Seen on MRI as elevated apparent diffusion coefficient (ADC) (i.e. increased water diffusion).
Responds to dexamethasone therapy.
Cytotoxic oedema:
Increase in intracellular fluid in glia (particularly astrocytes) and neurons due to failure of cellular metabolism (ATP-dependent ion channels). Predominantly affects grey matter.
Commonest cause is early cerebral ischaemia (failure of oxygen delivery to brain tissue), for example stroke; near drowning; cardiac arrest; carbon monoxide poisoning.
Drugs and toxins, for example hepatic encephalopathy (secondary to elevated ammonia); isoniazid.
Seen on MRI as reduced ADC (decreased water diffusion).
Not helped by dexamethasone.
Interstitial oedema:
Secondary to obstructive hydrocephalus which causes transependymal bulk flow of CSF from ventricle into adjacent white matter.
Oedema predominantly affects periventricular white matter.
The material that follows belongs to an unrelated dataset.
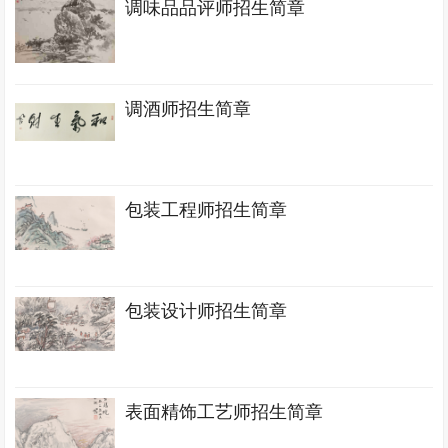
调味品品评师招生简章
调酒师招生简章
包装工程师招生简章
包装设计师招生简章
表面精饰工艺师招生简章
Remember: Vasogenic and not cytotoxic oedema is helped by dexamethasone therapy.
Prevention of normal skull growth (children):
Multisutural synostosis (premature fusion of skull sutures), for example Crouzon’s syndrome.
Pathology/Pathogenesis
Monro–Kellie doctrine:
Remember: The cranial compartment (the skull) is of a fixed volume. Any increase in volume of one of the intracranial contents (blood (intravascular or haematoma), CSF or brain tissue (oedema/tumour/abscess)) must be compensated by a decrease in another.
In normal circumstances, small increases in volume of contents are initially accommodated by the following:
A reduction in ventricular CSF-by (i) shifting it from the ventricles to the expandable spinal theca and (ii) increasing its absorption (which is pressure dependent).